### Page-level text extractions

○ ○ ○ ○

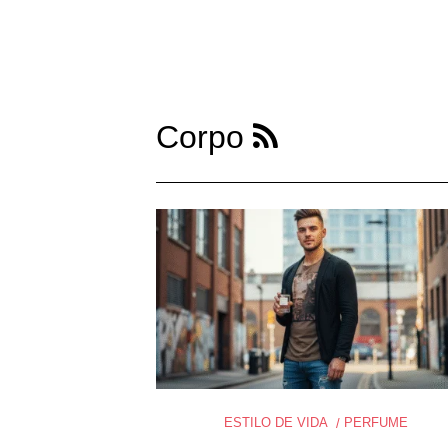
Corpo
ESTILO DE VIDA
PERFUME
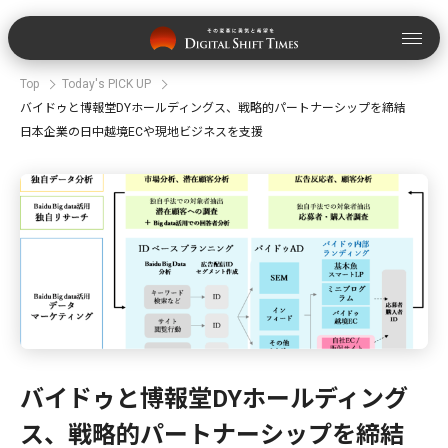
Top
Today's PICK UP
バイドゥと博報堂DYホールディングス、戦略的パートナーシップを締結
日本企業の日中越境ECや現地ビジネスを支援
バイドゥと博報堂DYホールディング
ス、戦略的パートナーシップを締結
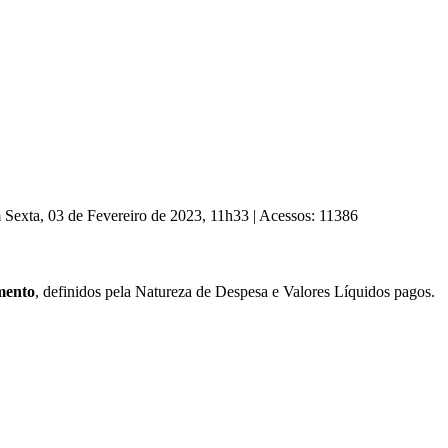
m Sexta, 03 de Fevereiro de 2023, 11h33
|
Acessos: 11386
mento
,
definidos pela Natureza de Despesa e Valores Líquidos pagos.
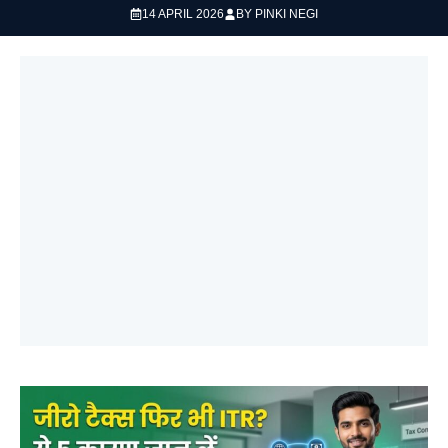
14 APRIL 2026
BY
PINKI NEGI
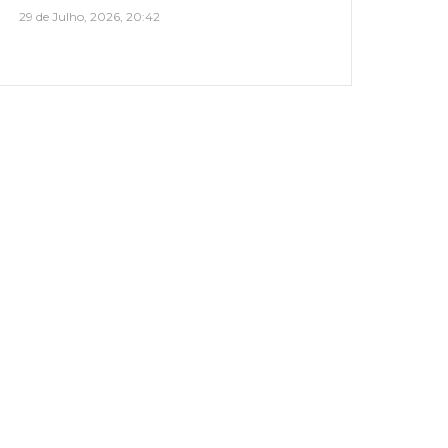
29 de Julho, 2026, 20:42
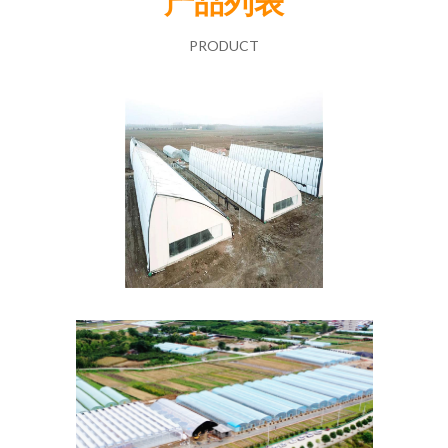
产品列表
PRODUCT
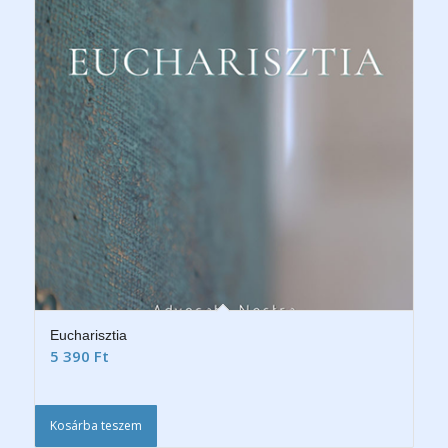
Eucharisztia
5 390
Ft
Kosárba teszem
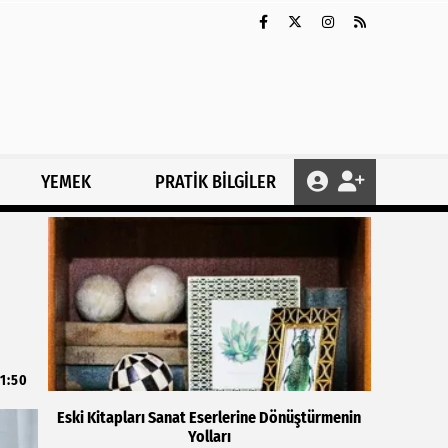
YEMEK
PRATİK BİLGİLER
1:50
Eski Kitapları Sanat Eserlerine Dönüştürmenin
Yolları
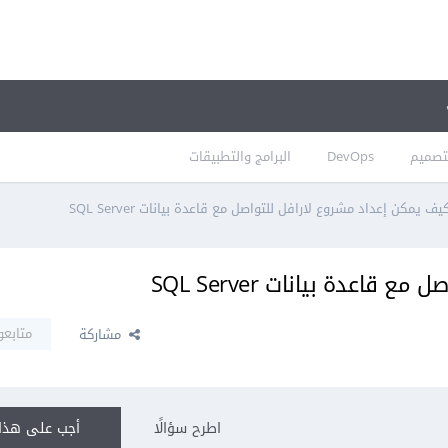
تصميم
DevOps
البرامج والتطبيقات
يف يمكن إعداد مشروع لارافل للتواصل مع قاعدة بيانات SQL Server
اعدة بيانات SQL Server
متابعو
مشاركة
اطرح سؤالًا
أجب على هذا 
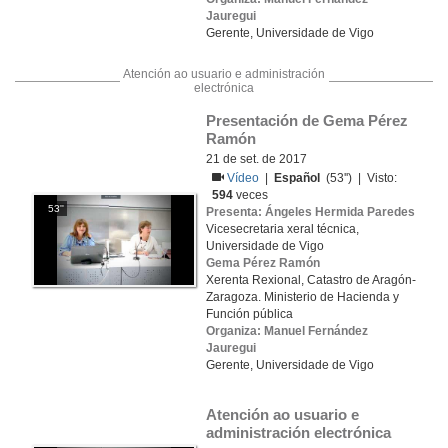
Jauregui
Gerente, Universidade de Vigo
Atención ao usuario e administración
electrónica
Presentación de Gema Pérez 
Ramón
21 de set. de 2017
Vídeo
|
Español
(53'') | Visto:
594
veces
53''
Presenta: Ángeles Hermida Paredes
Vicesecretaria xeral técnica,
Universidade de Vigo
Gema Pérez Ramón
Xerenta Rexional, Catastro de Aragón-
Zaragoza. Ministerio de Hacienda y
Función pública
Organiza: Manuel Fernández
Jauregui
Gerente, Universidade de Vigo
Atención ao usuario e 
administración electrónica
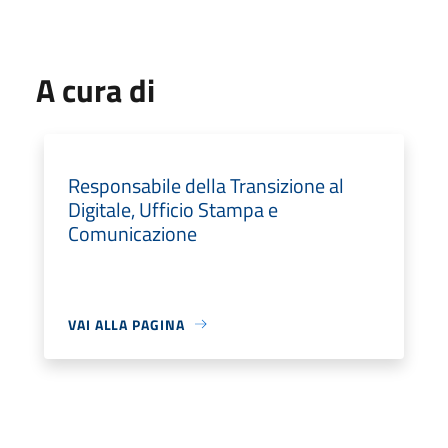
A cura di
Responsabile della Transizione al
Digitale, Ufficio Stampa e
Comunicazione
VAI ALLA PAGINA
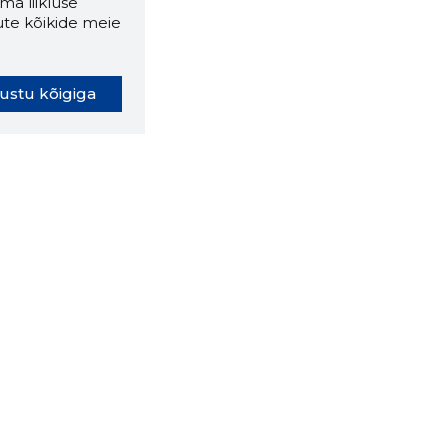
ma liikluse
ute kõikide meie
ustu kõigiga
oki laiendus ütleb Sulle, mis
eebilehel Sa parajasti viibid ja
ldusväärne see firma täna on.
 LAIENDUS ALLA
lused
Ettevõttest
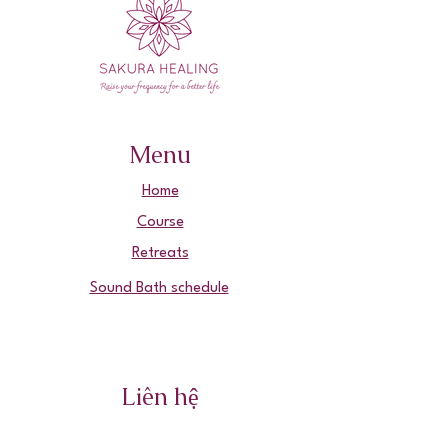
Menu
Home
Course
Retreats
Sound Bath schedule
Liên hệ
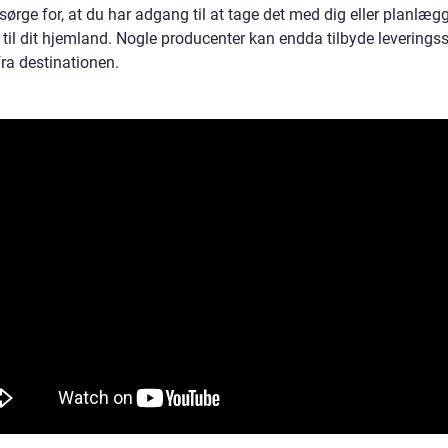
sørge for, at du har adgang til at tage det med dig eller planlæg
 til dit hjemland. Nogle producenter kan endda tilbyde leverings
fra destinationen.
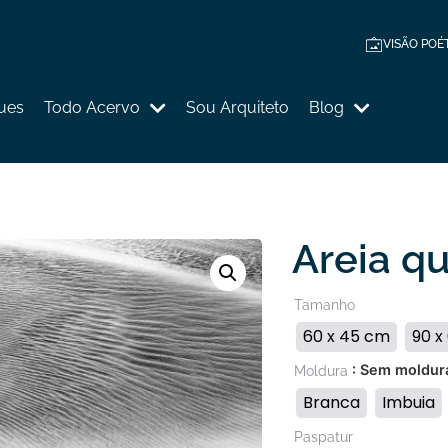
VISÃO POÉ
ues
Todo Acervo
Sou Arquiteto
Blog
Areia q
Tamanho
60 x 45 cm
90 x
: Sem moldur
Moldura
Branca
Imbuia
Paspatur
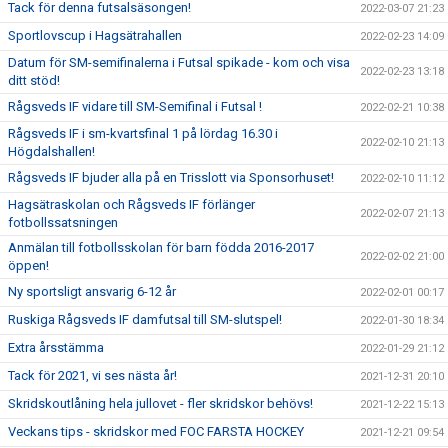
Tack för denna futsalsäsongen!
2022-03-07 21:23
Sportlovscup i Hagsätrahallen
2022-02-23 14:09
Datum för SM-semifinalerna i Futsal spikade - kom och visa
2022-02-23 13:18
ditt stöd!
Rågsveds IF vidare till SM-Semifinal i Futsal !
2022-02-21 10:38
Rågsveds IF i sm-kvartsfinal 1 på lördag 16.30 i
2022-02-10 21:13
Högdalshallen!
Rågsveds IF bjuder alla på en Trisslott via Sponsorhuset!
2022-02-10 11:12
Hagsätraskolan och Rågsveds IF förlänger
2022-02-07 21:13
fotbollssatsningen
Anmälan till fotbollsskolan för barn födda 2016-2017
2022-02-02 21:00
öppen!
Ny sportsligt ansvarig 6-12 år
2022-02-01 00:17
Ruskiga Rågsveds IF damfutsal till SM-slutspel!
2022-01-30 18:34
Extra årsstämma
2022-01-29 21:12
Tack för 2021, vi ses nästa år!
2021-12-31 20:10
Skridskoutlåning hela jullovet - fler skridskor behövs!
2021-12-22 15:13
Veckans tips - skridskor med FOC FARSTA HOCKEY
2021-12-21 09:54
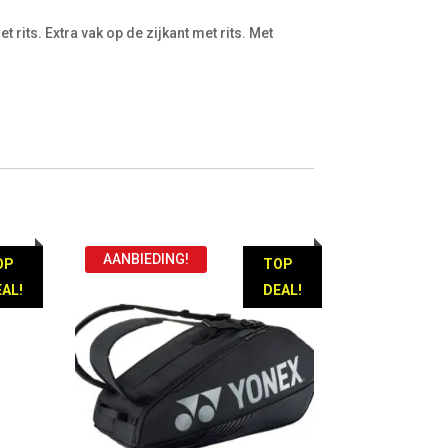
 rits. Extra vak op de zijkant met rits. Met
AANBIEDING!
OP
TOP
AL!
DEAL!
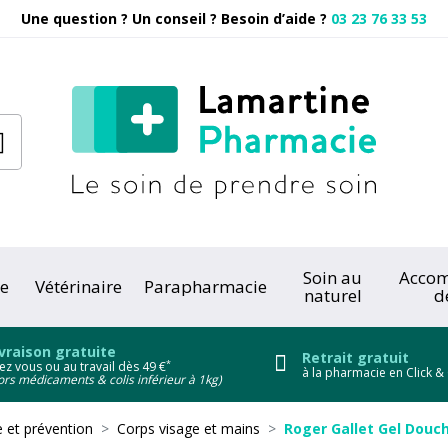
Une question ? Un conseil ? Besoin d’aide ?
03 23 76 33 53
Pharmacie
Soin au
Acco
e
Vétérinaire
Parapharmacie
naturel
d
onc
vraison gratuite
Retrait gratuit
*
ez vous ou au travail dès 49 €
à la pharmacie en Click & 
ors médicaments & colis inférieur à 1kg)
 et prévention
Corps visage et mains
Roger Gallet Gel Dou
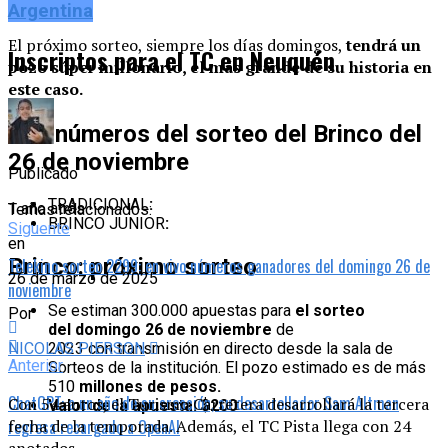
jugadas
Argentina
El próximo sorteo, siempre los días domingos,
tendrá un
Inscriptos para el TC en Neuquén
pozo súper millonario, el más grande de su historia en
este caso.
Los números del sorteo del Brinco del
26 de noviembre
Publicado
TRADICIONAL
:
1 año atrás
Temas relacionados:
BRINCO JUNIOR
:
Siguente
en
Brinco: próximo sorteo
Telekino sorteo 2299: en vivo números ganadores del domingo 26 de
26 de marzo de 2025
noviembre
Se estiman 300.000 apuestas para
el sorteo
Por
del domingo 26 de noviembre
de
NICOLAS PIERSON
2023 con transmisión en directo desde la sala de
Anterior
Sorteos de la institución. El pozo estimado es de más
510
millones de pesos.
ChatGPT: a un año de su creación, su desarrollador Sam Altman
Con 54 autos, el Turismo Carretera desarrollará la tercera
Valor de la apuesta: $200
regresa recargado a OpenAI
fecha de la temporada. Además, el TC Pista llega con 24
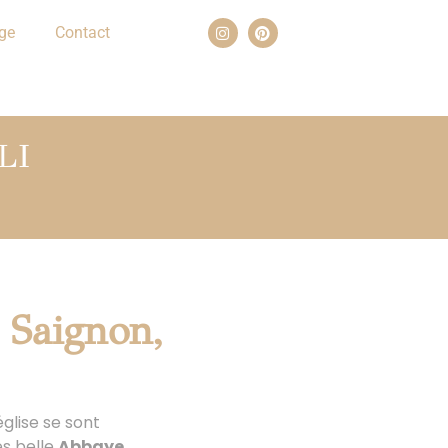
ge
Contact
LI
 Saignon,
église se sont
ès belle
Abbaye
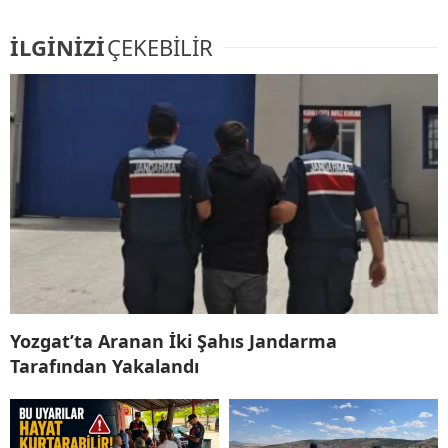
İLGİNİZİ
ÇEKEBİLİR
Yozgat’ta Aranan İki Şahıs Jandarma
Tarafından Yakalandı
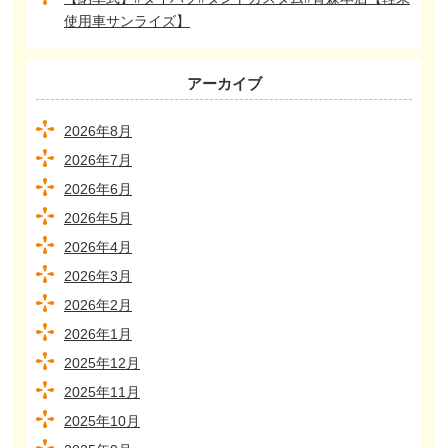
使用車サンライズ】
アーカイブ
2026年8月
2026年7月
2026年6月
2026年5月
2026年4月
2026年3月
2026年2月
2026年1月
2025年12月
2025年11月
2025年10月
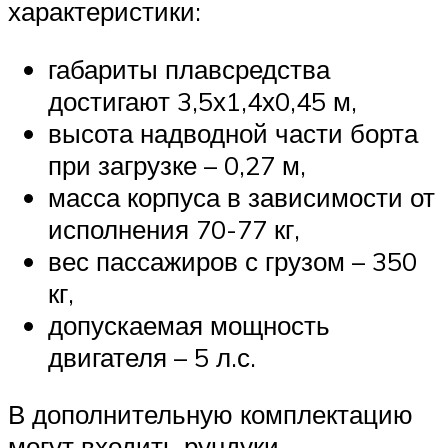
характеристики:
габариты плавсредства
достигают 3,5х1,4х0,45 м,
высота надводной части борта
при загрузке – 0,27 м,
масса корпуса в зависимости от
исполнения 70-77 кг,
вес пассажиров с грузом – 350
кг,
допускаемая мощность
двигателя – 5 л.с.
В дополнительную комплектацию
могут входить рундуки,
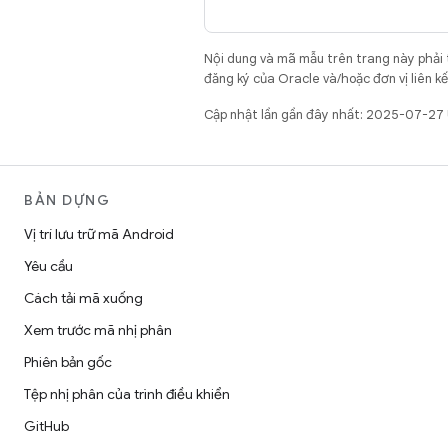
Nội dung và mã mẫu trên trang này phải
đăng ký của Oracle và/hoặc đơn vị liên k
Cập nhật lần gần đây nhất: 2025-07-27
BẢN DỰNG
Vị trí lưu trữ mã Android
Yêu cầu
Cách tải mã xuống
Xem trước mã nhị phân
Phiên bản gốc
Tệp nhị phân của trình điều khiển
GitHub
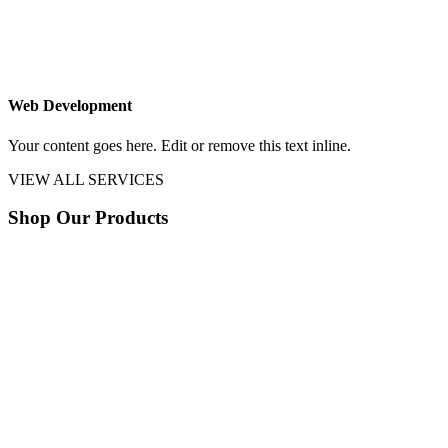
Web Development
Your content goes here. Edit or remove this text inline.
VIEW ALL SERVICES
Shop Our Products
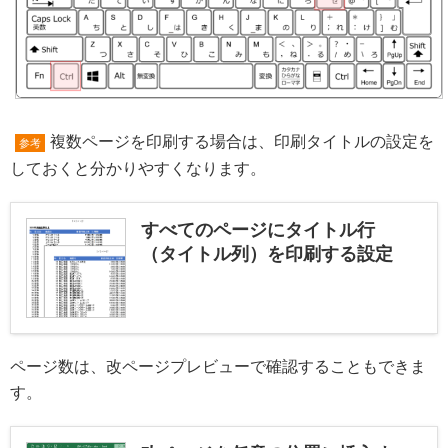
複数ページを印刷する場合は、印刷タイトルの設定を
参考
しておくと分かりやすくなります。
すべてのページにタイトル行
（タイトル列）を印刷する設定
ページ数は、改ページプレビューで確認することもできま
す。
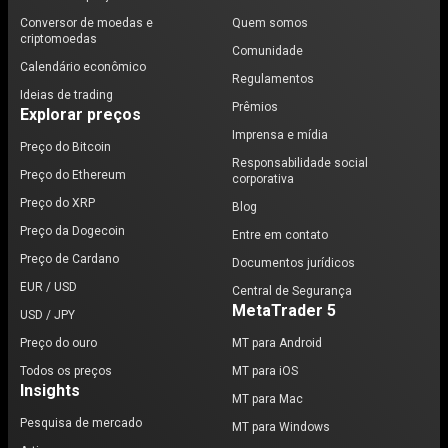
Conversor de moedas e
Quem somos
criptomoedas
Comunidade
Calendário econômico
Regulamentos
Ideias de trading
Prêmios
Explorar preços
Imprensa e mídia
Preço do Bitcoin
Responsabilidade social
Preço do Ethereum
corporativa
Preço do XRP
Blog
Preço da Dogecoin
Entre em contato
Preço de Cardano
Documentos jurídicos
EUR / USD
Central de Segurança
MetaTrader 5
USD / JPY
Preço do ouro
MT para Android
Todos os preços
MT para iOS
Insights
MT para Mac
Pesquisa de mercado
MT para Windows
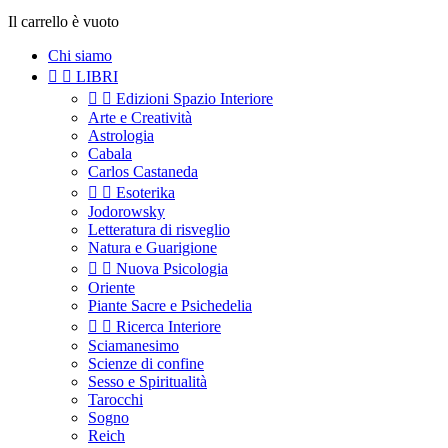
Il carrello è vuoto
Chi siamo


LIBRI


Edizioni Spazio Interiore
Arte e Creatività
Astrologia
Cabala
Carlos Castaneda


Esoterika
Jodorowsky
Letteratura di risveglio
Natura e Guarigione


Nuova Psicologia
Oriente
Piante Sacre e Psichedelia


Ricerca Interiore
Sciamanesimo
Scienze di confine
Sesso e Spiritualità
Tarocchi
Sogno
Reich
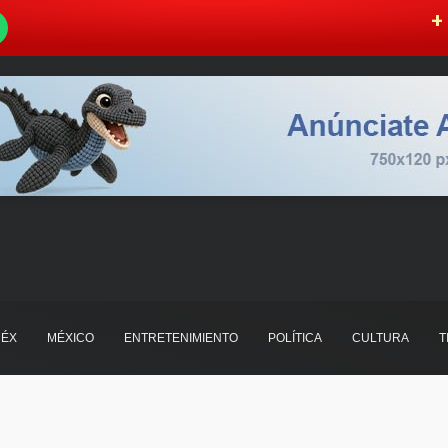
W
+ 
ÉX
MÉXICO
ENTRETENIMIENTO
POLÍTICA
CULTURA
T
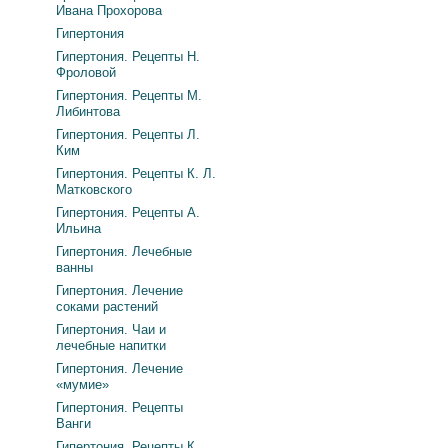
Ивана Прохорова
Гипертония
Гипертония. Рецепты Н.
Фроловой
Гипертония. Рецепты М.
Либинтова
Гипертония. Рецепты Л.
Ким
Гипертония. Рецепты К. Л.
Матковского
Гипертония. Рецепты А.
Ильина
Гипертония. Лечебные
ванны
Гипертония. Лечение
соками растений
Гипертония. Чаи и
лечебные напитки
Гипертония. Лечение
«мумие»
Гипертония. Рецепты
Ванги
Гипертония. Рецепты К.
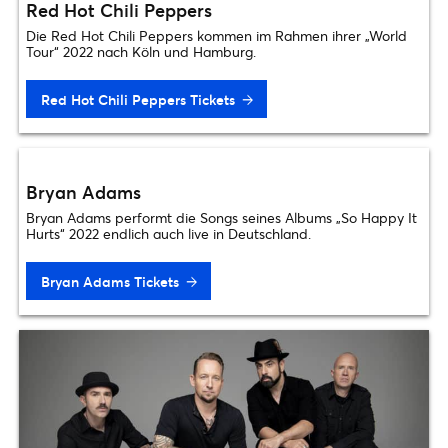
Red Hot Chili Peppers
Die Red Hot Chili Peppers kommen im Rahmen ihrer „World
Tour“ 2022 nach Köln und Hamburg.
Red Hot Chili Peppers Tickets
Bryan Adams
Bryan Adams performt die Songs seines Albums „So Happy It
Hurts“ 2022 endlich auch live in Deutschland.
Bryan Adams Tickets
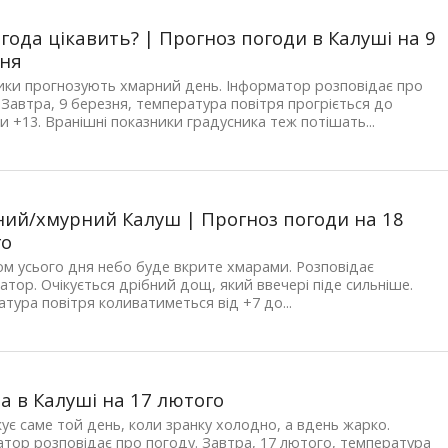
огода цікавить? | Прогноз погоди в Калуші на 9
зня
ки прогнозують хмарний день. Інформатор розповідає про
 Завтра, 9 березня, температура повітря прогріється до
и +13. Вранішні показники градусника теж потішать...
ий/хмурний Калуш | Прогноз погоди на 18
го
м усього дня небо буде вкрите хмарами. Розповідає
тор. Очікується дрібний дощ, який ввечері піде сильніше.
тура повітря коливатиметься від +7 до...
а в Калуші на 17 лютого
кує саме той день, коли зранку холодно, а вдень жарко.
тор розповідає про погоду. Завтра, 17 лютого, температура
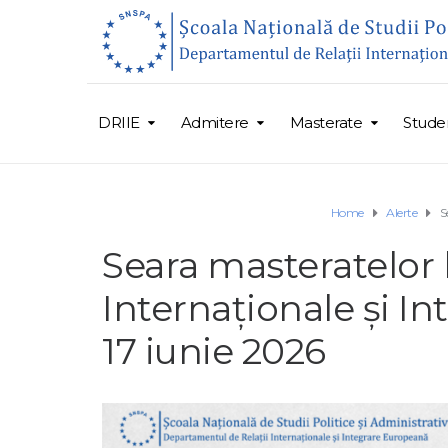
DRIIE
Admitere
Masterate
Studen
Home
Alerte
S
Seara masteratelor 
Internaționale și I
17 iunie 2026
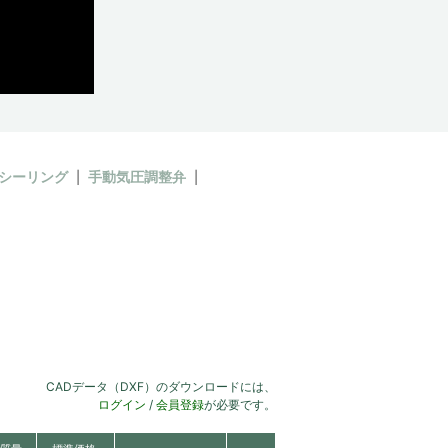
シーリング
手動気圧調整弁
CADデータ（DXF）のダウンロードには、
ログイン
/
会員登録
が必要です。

○ ○ ○ ○

Please give only the count of lines above containing "Chili".

### YOUR RESPONSE
3